Published January 17, 2013 1:01 am
This is an archived article that was published on sltrib.com in 2013, and information in the article may be outdated. It is provided only for personal research purposes and may not be reprinted.

The following editorial appeared Tuesday in The Seattle Times:

New lending rules announced by the Consumer Financial Protection Bureau will require potential borrowers to document financial information, which lenders must verify.

Whoa, what a concept. Talk about the feds cracking down on industry abuses.

Wait there is more. To qualify for a mortgage, consumers must have enough income and assets to repay the loan, and lenders must determine that includes both principal and interest over the long term, not a discounted introductory period.

These remedial rules and others issued by the new federal bureau are sobering reminders of how far standards eroded for major national lenders.
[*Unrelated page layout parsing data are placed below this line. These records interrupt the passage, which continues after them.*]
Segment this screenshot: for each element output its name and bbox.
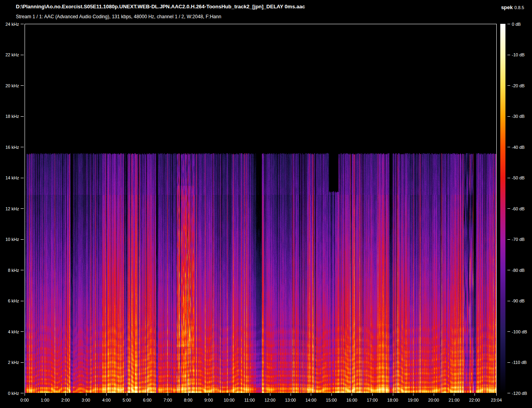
freq-tick: [21, 393, 24, 393]
spek-window: D:\Planning\Ao.no.Exorcist.S05E11.1080p.…: [0, 0, 532, 408]
freq-tick-label: 22 kHz: [0, 52, 19, 57]
freq-tick: [21, 331, 24, 332]
time-tick: [475, 393, 475, 396]
plot-border-left: [25, 24, 25, 393]
time-tick-label: 3:00: [82, 398, 90, 402]
plot-border-top: [25, 24, 497, 24]
db-tick-label: -50 dB: [512, 175, 524, 180]
time-tick: [454, 393, 454, 396]
time-tick: [168, 393, 168, 396]
db-tick-label: -100 dB: [512, 329, 527, 334]
db-tick: [507, 270, 510, 270]
stream-info: Stream 1 / 1: AAC (Advanced Audio Coding…: [16, 14, 221, 19]
freq-tick-label: 4 kHz: [0, 329, 19, 334]
time-tick-label: 8:00: [184, 398, 192, 402]
time-tick: [209, 393, 209, 396]
db-tick: [507, 393, 510, 393]
app-brand: spek0.8.5: [501, 4, 524, 11]
db-tick: [507, 208, 510, 209]
time-tick-label: 9:00: [205, 398, 213, 402]
freq-tick-label: 20 kHz: [0, 83, 19, 88]
db-tick-label: -10 dB: [512, 52, 524, 57]
freq-tick: [21, 178, 24, 178]
db-tick-label: -40 dB: [512, 145, 524, 150]
time-tick: [311, 393, 311, 396]
file-path-title: D:\Planning\Ao.no.Exorcist.S05E11.1080p.…: [16, 4, 305, 10]
db-tick: [507, 301, 510, 301]
time-tick: [127, 393, 127, 396]
time-tick: [106, 393, 107, 396]
app-name: spek: [501, 4, 513, 10]
db-tick-label: -80 dB: [512, 268, 524, 273]
legend-gradient-bar: [500, 24, 505, 393]
freq-tick: [21, 301, 24, 301]
db-tick-label: -30 dB: [512, 114, 524, 119]
db-tick: [507, 85, 510, 86]
db-tick-label: 0 dB: [512, 22, 521, 27]
time-tick: [496, 393, 497, 396]
time-tick-label: 14:00: [305, 398, 316, 402]
freq-tick: [21, 85, 24, 86]
db-tick: [507, 331, 510, 332]
freq-tick-label: 2 kHz: [0, 360, 19, 365]
app-version: 0.8.5: [515, 5, 524, 10]
time-tick: [434, 393, 434, 396]
time-tick: [188, 393, 189, 396]
db-tick-label: -120 dB: [512, 391, 527, 396]
freq-tick: [21, 147, 24, 147]
db-tick: [507, 239, 510, 240]
time-tick-label: 15:00: [326, 398, 337, 402]
freq-tick: [21, 270, 24, 270]
db-tick: [507, 55, 510, 55]
freq-tick-label: 18 kHz: [0, 114, 19, 119]
freq-tick-label: 14 kHz: [0, 175, 19, 180]
db-tick-label: -90 dB: [512, 298, 524, 303]
time-tick-label: 11:00: [244, 398, 255, 402]
time-tick: [65, 393, 66, 396]
time-tick: [393, 393, 393, 396]
freq-tick-label: 12 kHz: [0, 206, 19, 211]
freq-tick: [21, 239, 24, 240]
time-tick: [86, 393, 86, 396]
time-tick: [229, 393, 230, 396]
time-tick-label: 22:00: [469, 398, 480, 402]
time-tick: [413, 393, 413, 396]
time-tick: [331, 393, 332, 396]
time-tick-label: 5:00: [122, 398, 131, 402]
plot-border-right: [496, 24, 497, 393]
time-tick-label: 10:00: [224, 398, 235, 402]
time-tick-label: 0:00: [20, 398, 29, 402]
db-tick-label: -110 dB: [512, 360, 527, 365]
time-tick: [372, 393, 373, 396]
time-tick-label: 12:00: [264, 398, 276, 402]
time-tick-label: 4:00: [102, 398, 111, 402]
time-tick: [25, 393, 25, 396]
freq-tick-label: 0 kHz: [0, 391, 19, 396]
db-tick-label: -70 dB: [512, 237, 524, 242]
time-tick-label: 7:00: [163, 398, 172, 402]
db-tick-label: -20 dB: [512, 83, 524, 88]
db-tick: [507, 116, 510, 117]
time-tick: [352, 393, 352, 396]
freq-tick: [21, 24, 24, 24]
time-tick-label: 16:00: [346, 398, 358, 402]
time-tick-label: 1:00: [41, 398, 49, 402]
freq-tick-label: 16 kHz: [0, 145, 19, 150]
time-tick-label: 17:00: [367, 398, 378, 402]
db-tick: [507, 147, 510, 147]
time-tick: [291, 393, 291, 396]
db-tick: [507, 178, 510, 178]
spectrogram-canvas: [25, 24, 497, 393]
time-tick-label: 18:00: [387, 398, 398, 402]
time-tick-label: 6:00: [143, 398, 151, 402]
time-tick: [147, 393, 148, 396]
freq-tick-label: 24 kHz: [0, 22, 19, 27]
db-tick: [507, 24, 510, 24]
freq-tick: [21, 208, 24, 209]
time-tick-label: 20:00: [428, 398, 439, 402]
freq-tick: [21, 362, 24, 363]
time-tick-label: 23:04: [491, 398, 502, 402]
time-tick-label: 19:00: [408, 398, 419, 402]
freq-tick: [21, 116, 24, 117]
freq-tick-label: 10 kHz: [0, 237, 19, 242]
Their multibillion-dollar settlements with federal agencies and related lawsuits were making headlines as the rules were unveiled.
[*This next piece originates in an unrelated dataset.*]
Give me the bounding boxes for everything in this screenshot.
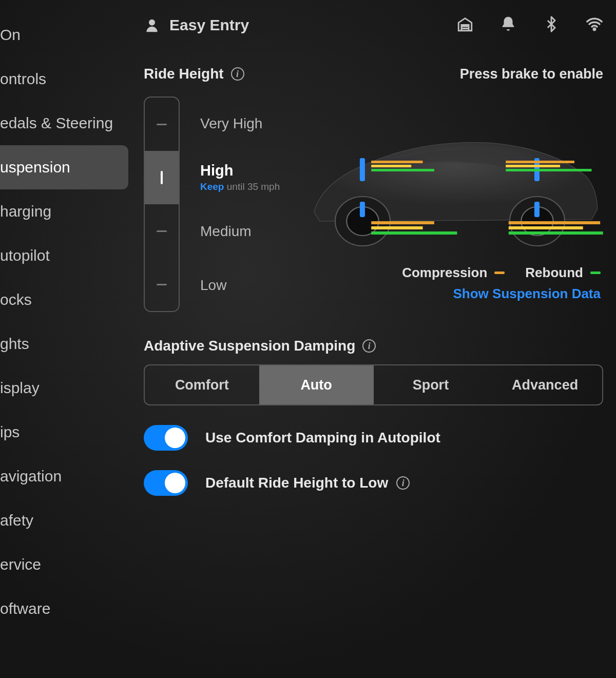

Millions of Americans suffering through the worst financial downturn since the Great Depression learned they were set up to fail by lenders who saw the opportunity to make money regardless.

Big banks and Wall Street made money bundling loans and selling them as securities. A volume business needed mortgage fodder. Besides, dicey loans would yield property that could be resold, plus all the late fees and charges.

Borrowers discovered the depth of the hustle in the foreclosure process. Already whacked by plunging housing prices, reset interest rates, and layoffs, unemployment and pay cuts, they got hit with sham foreclosure proceedings. Banks favored foreclosure over modifying loans for struggling borrowers.

Banks had scant records, no process for reviewing individual mortgages or formal signing procedures and verification of signatures. The infamous robo-signing mortgage factories were all about moving product.

As banks pay out billions, it turns out to be peanuts against profits made and their expected growth. A relative handful of wronged borrowers will receive any help, reconsideration or a share of the penalties.

The only ray of sunlight was the record of community banks and credit unions that survived with professional standards and behavior.

Federal efforts to provide relief earned President Obama no glory. Democrats and Republicans alike were underwhelmed by the administration's Home Affordable Refinance Program.

Recovery from subprime behavior is grounded in basic mortgage rules. Meanwhile, lenders are paying scant penalties they are likely to deduct as business expenses.